Why does the resonance peak dampen when an air cored coil is kept on a conducting material?

Question

I was performing an experiment on an air cored coil, when I noticed that the resonance peak of the coil (Real(Z)) in air was sharp, but when kept on an SS316 plate, the peak dampened. When the coil was kept on copper, the peak amplitude increased slightly as well.

I understand that the increase in resonance frequency is due to the formation of eddy currents on the material reducing the flux within the coil, which reduced the coil inductance.
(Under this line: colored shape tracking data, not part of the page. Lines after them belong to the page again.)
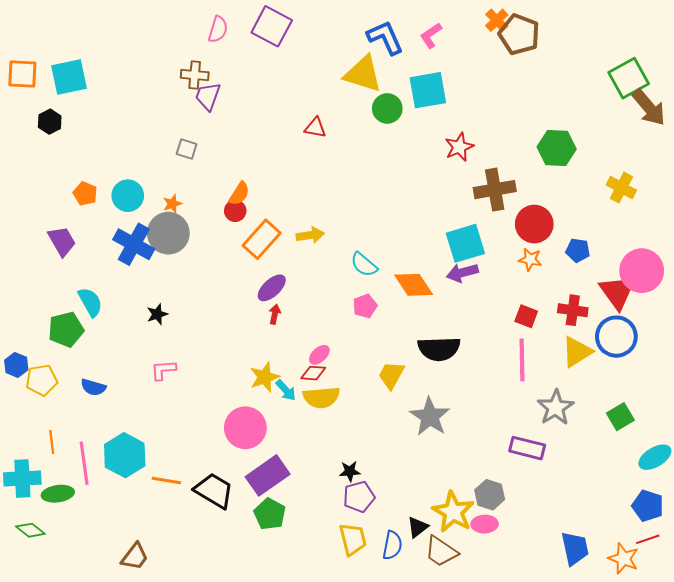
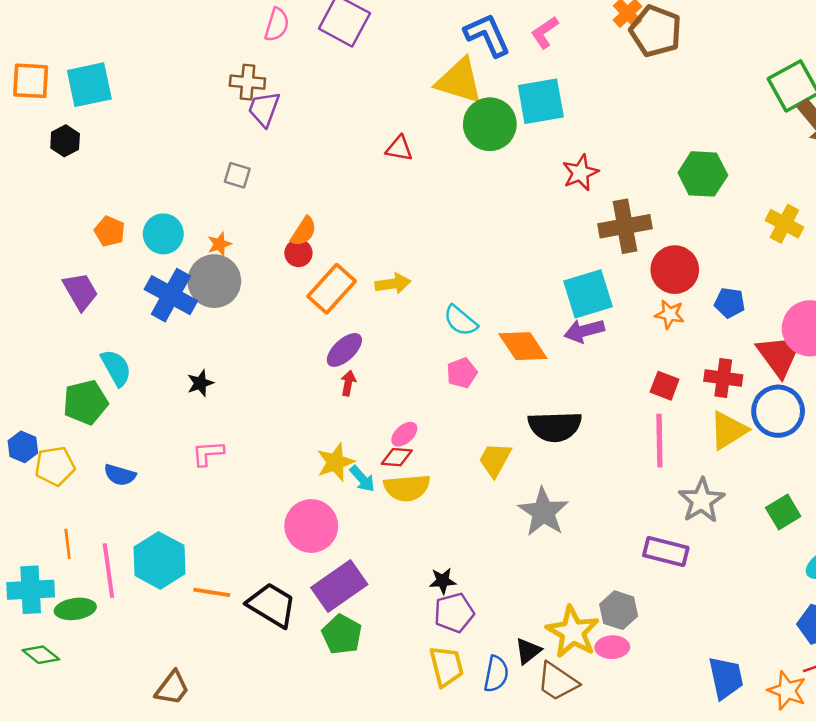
green circle: (387, 108) -> (490, 124), size x1.4

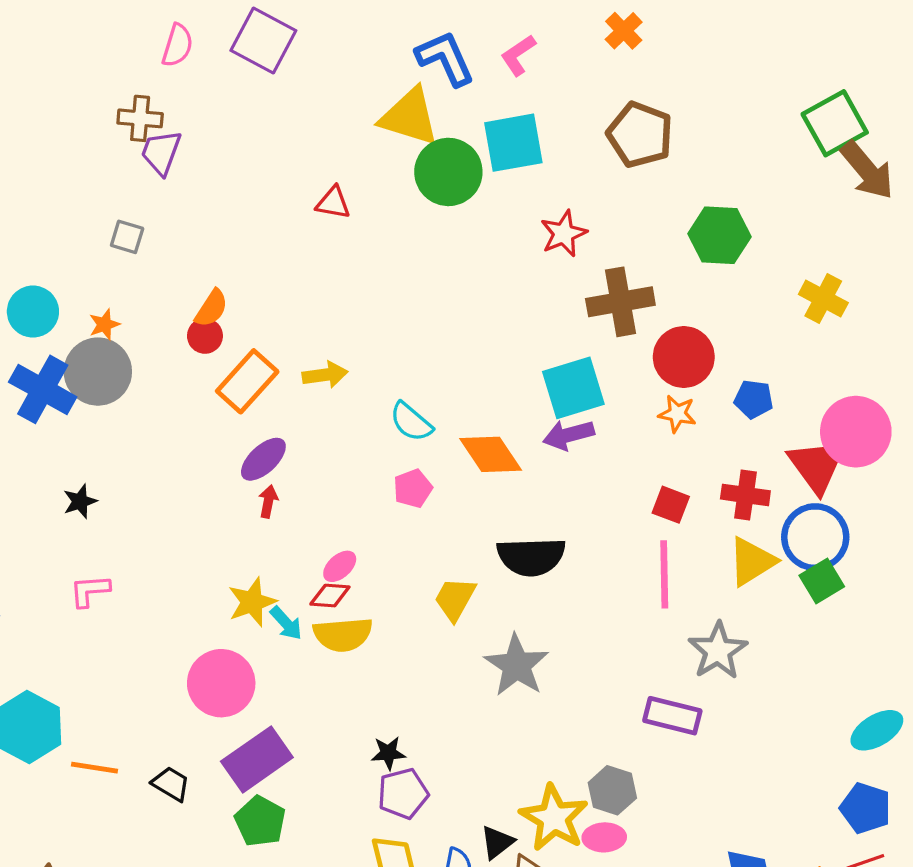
brown pentagon: (656, 31) -> (640, 135), moved
green square: (783, 512) -> (822, 581), moved
black trapezoid: (272, 605) -> (171, 784), size x0.6

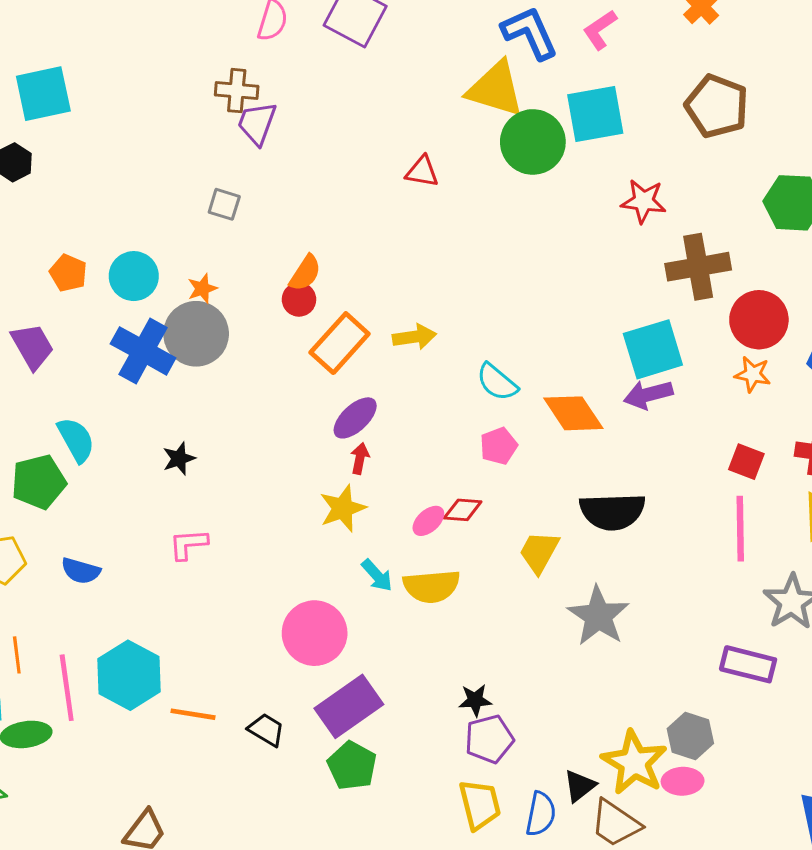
red star: (564, 234) -> (644, 201), turned 30
red diamond: (330, 596) -> (463, 510), moved
yellow star: (252, 602) -> (343, 508), moved

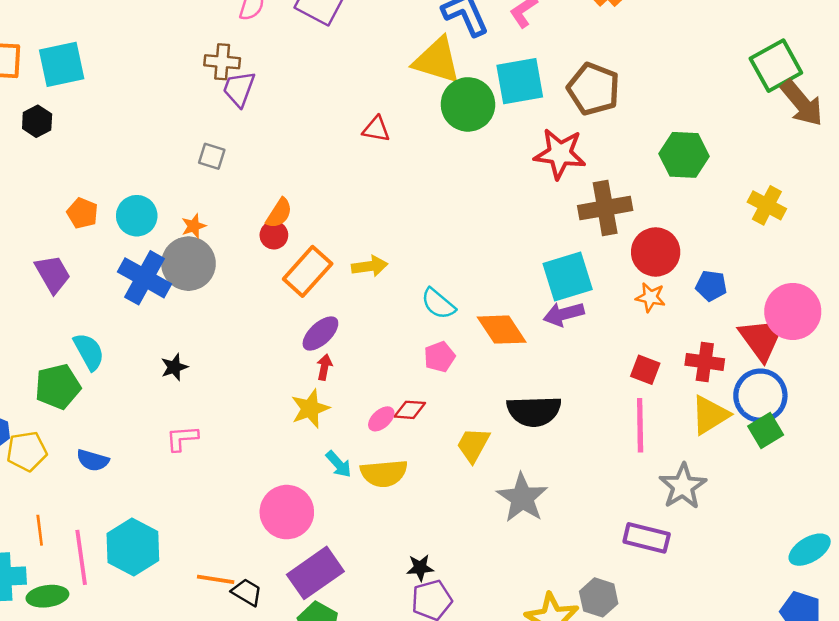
brown pentagon: (717, 106) -> (594, 89), moved
red star: (644, 201) -> (560, 154), size x1.4
orange line: (193, 714) -> (216, 579), moved

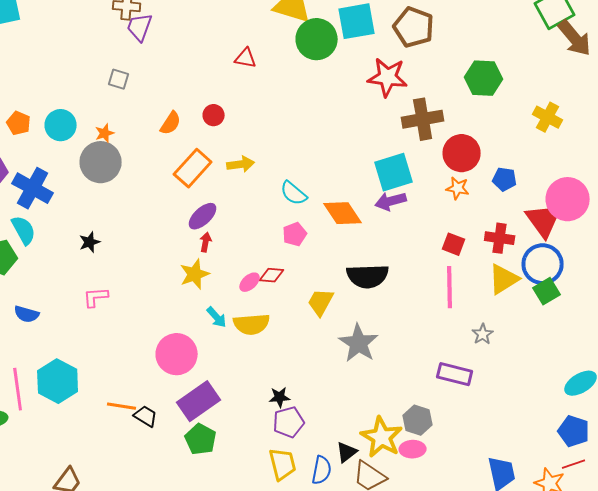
red circle: (274, 235) -> (214, 115), moved
blue cross: (144, 278) -> (33, 188), moved
gray star: (683, 486) -> (483, 334), size x0.6

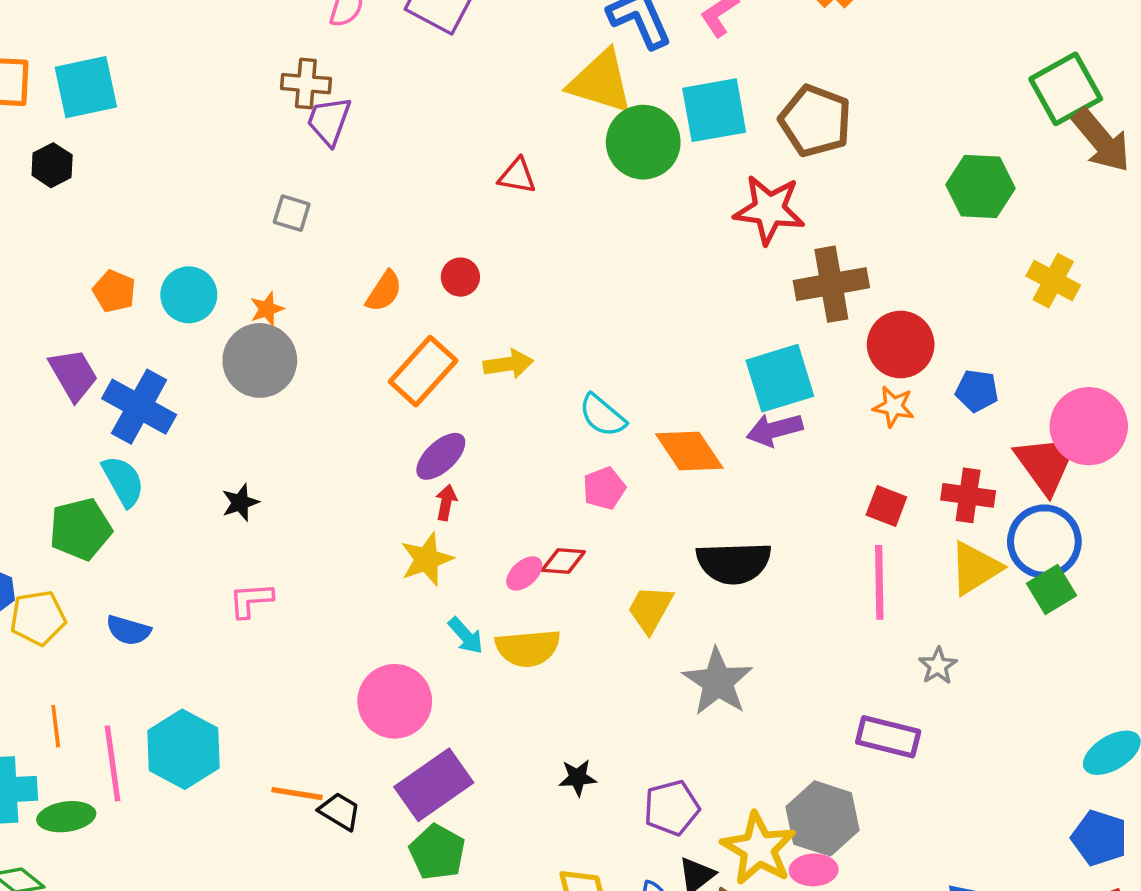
green hexagon: (484, 78) -> (980, 187), moved
gray hexagon: (418, 420) -> (822, 818), size x1.4
purple pentagon: (289, 422) -> (672, 808), moved

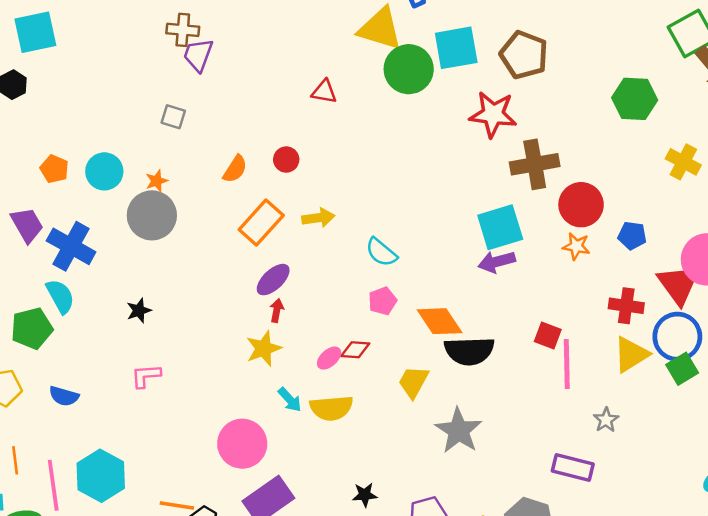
orange diamond: (689, 451) -> (440, 321), moved
red square: (886, 506) -> (548, 335), moved

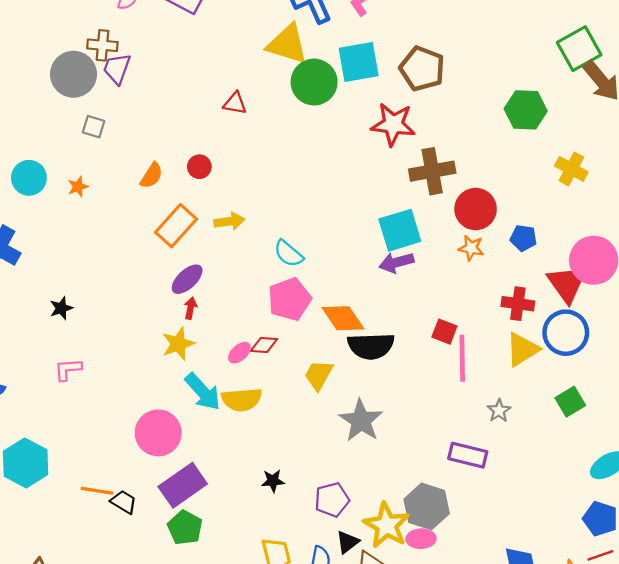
gray circle: (152, 215) -> (73, 74), moved
pink pentagon: (383, 301) -> (290, 299), size x1.6
green square: (682, 369) -> (570, 402), moved
cyan arrow: (290, 400) -> (203, 392), size x1.6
So when inductance reduced, the resonant frequency increased.

But why does the impedance amplitude (max[Re(Z)])change?

Can anyone explain why?

Answer 1

If there are eddy currents in the material then some energy is going to be lost as heat. That loss of energy has the same affect as any other loss in the coil, it reduces the Q, which leads to a lower, wider resonant peak.

The difference in the affect of the different materials is due to different losses, the copper is showing less loss than the SS316.

Answer 2

When you use a "conducting" material with a coil in the neighborhood,
you create a "coupled" LC circuit with a "low" factor of "coupling" kc.

Here is the behavior of such a circuit.
When coupling is higher, resonance frequency is higher ... and "peak" is lower.
Here are the curves for a coupling factor kc = 0 until 0.5, step 0.1.

Answer 3

Eddy currents in the plate not only reflect back to the exciting coil to change its inductance, but the eddy currents in the plate heat it up, due to the plate's internal resistance.

The power dissipated in the plate show up as increased losses in the exciting coil. Your model of the inductance apparently is a parallel LRC circuit, where inductor losses show up as the parallel R.

A perfect inductor would have infinite parallel resistance.